I was talking about patchouli EO, never used the FO.  However, the same blends might work.  FOs could vary a lot, so you might want to mention the supplier and maybe someone here is familiar with that specific FO and can offer more suggestions.


----------



## Obsidian (Feb 10, 2014)

I really like lavender and patch.


----------



## lsg (Feb 10, 2014)

Cassia .2 oz
Rose Geranium .6 oz
Patchouli 2.3 oz
Ylang Ylang III .4 oz 

Have you tried http://www.soapscentreview.obisoap.ca/index.php

You will need to register to access the forums


----------



## Lbrown123 (Feb 10, 2014)

Those all sound like wonderful ideas. I have FO from both BB and WSP. Neither is extremely strong. Ill say I never thought about using Chocolate with Patchouli. I have a cousin that loves the stuff! I do need to branch out and start mixing some scents! Any other thoughts on mixing fragrances? What about mixing different brands? Is that ok?


----------



## clhigh29 (Feb 10, 2014)

I'm really going to follow this post ... I need all the help I can get with patchouli.  My husband abhors it, saying "it reminds him of when women used it to cover up bo."  Nobody in my house seems to like it, so I have to find a way to use it without it being the prominent scent.  Thanks Lbrown123 for starting this thread.


----------



## cmzaha (Feb 10, 2014)

Like Green Soap, I tend to use it in most eo blends. Grapefruit, litsea patch is one I am also fond of, cederwood and patch and the list goes on....Patch EO is a good anchor. I use a good aged dark patch and do make straight patch soaps. Not a lot of customers like it but I have a few that buy nothing but pure patch. In fact I am just getting ready to send out emails trying to find a coop since I am down to my last lb. It also goes into some of my trouble formulas as patch is beneficial for the skin. When I have a spot that heal I use it neet on the spot. Nope I am not prescribing or recommending, it just works for me


----------



## MadMadamMim (Feb 10, 2014)

It seems patchouli is a love it or hate it scent.  I love it!  My favorite combinations are with lavender and orange.  Ylang ylang pairs nicely with it for a more exotic/sultry scent.


----------



## AshPea (Feb 10, 2014)

I've used it with lavender and it remains my favorite smelling soap so far. I used more lavender than patchouli, don't remember the exact ratio though. I also made a solid perfume with lav, patch and grapefruit that smells like fruity pebbles (the cereal), probably would be nicer as a soap than a perfume


----------



## judymoody (Feb 10, 2014)

What doesn't go with patchouli?!

I mostly use EO but BB's Chocolate Espresso fragrance oil is divine with patch.
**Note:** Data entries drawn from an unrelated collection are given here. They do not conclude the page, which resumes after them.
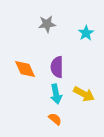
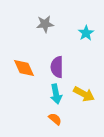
gray star: moved 2 px left
orange diamond: moved 1 px left, 1 px up
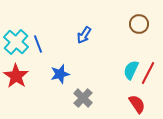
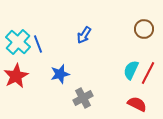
brown circle: moved 5 px right, 5 px down
cyan cross: moved 2 px right
red star: rotated 10 degrees clockwise
gray cross: rotated 18 degrees clockwise
red semicircle: rotated 30 degrees counterclockwise
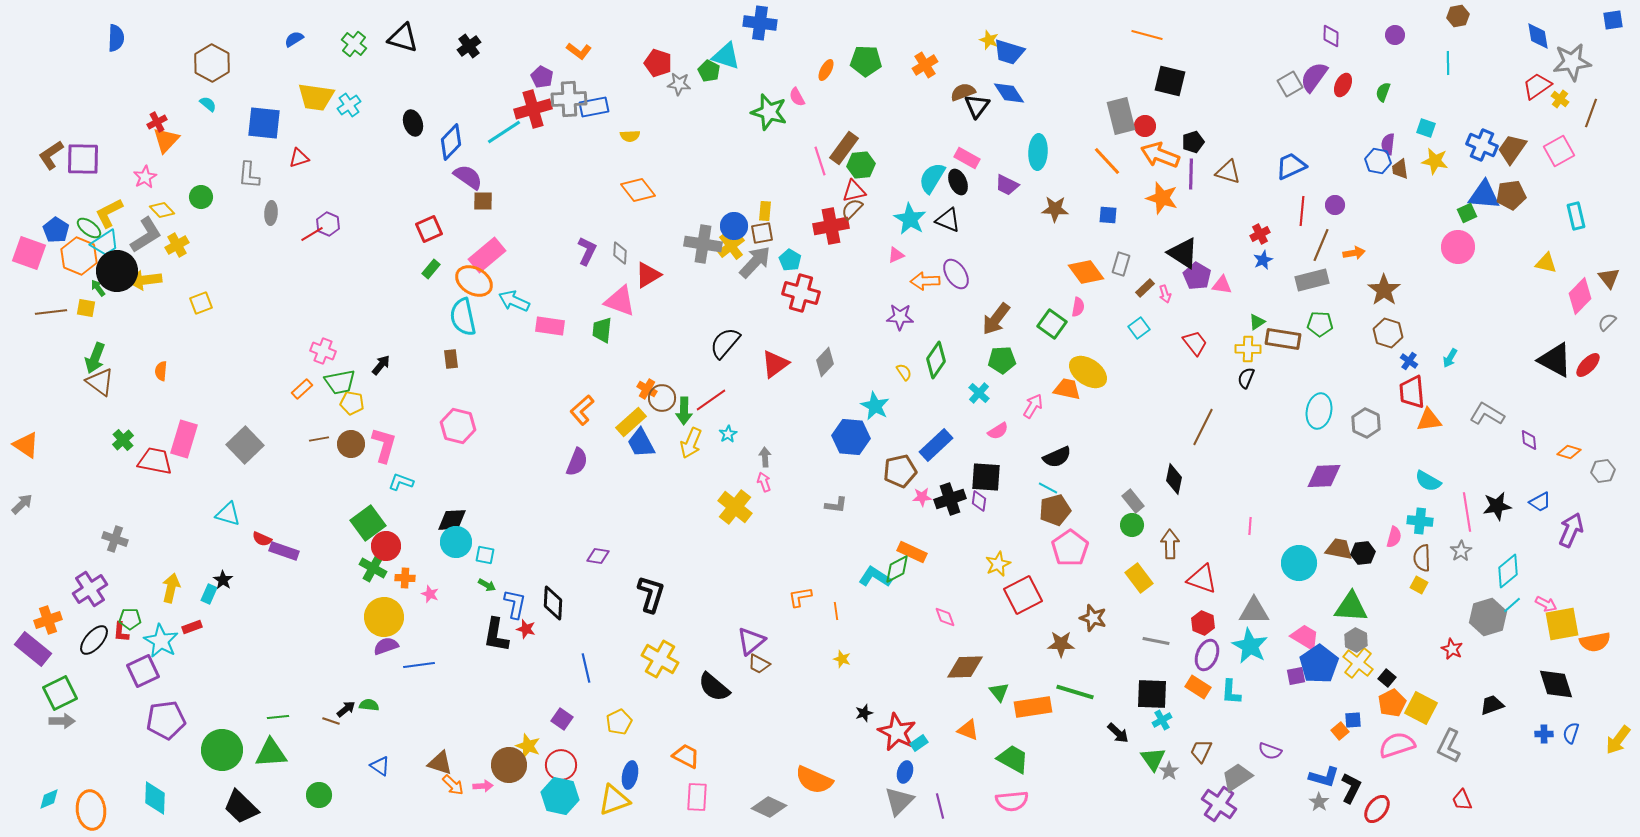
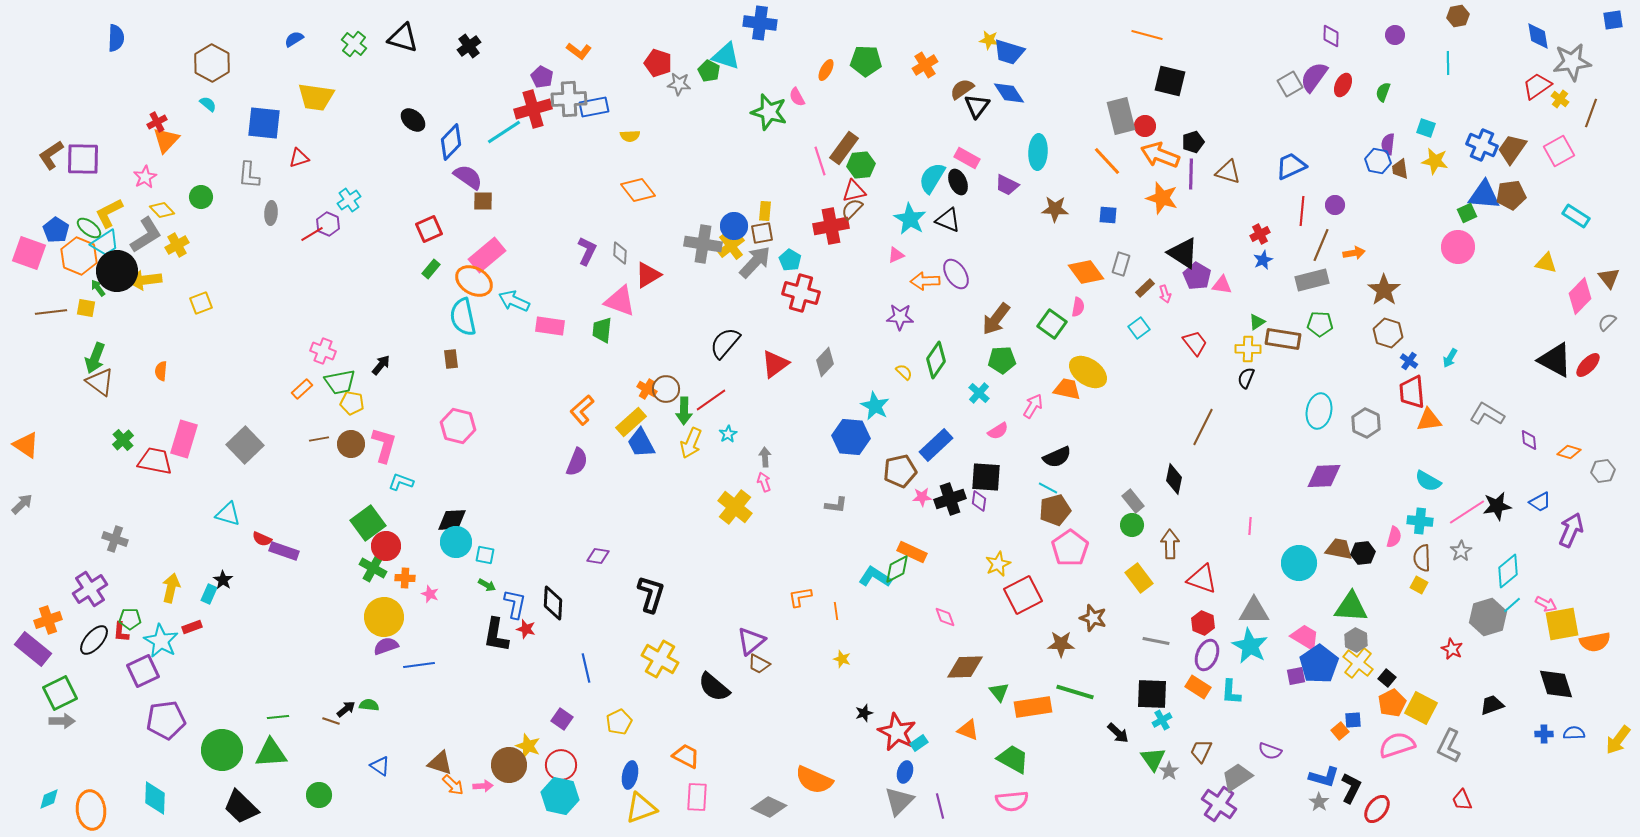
yellow star at (989, 40): rotated 12 degrees counterclockwise
brown semicircle at (963, 92): moved 1 px left, 3 px up; rotated 15 degrees counterclockwise
cyan cross at (349, 105): moved 95 px down
black ellipse at (413, 123): moved 3 px up; rotated 30 degrees counterclockwise
cyan rectangle at (1576, 216): rotated 44 degrees counterclockwise
yellow semicircle at (904, 372): rotated 12 degrees counterclockwise
brown circle at (662, 398): moved 4 px right, 9 px up
pink line at (1467, 512): rotated 66 degrees clockwise
blue semicircle at (1571, 733): moved 3 px right; rotated 70 degrees clockwise
yellow triangle at (614, 800): moved 27 px right, 8 px down
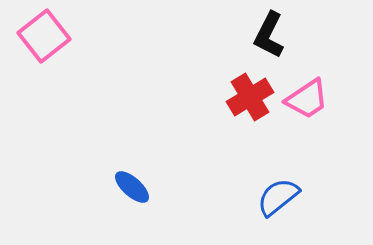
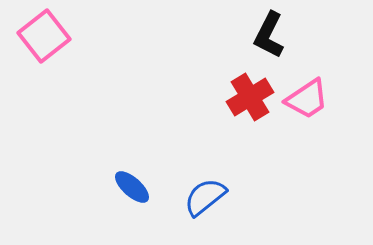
blue semicircle: moved 73 px left
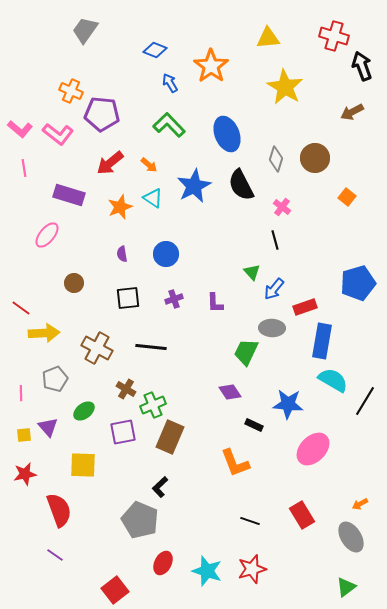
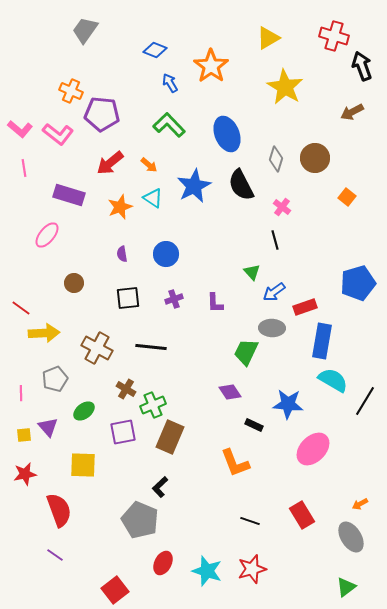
yellow triangle at (268, 38): rotated 25 degrees counterclockwise
blue arrow at (274, 289): moved 3 px down; rotated 15 degrees clockwise
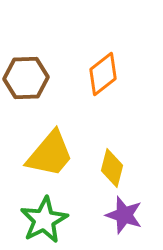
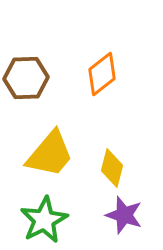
orange diamond: moved 1 px left
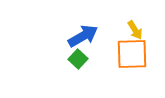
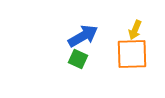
yellow arrow: rotated 54 degrees clockwise
green square: rotated 18 degrees counterclockwise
Some good blenders: lavender, citrus (especially orange and lime), cedarwood, frankincense, sandalwood (FO, I can't/won't buy the real stuff for soap), vanilla, rose, rose geranium.  To follow the garlic analogy, if you use patch at 10% of your fragrance it will deepen and strengthen that fragrance even if it doesn't smell overtly like patch in the finished product.

If you want to splurge - cardamom, patch and sandalwood blend is divine.


----------



## Miz Jenny (Feb 10, 2014)

For someone who hated it and wasn't ever going to use it, I can't do without it! It's wonderful for taking the "edge" off an eo or fo that's too sweet. Or to add warmer depth to warm or musky scents. I use either sweet patchouli fo or light patchouli eo. Works beautifully with honeycomb, orange, vanilla, Morocco spice, Sandalwood.


----------



## MadMadamMim (Feb 11, 2014)

Mmmmm, honey and patchouli together... I like that idea, Miz Jenny!


----------



## Miz Jenny (Feb 11, 2014)

My next stout soap is going to be patchouli honeycomb.


----------



## green soap (Feb 14, 2014)

I would not think to serve garlic as a dish on its own, and I had not tried patchouli by itself until fairly recently. 

I did a small batch and it sold right away.  The scent also surprised me, I can only describe it as smelling deeply earthy but clean and comforting.  

I am out an one of my best customers complained about it.  I must make more, just 100% patchouli.

I think garlic can also be roasted and served in its own right.  I'll try that too.


----------



## Lbrown123 (Feb 22, 2014)

I made the chocolate expresso with patchouli this morning! It does smell good! I also used it to test a lard recipe for my husband since patchouli has such great healing properties. I used 1 oz of EO and the rest fragrance. Hope he likes it but if not another in my pile!


----------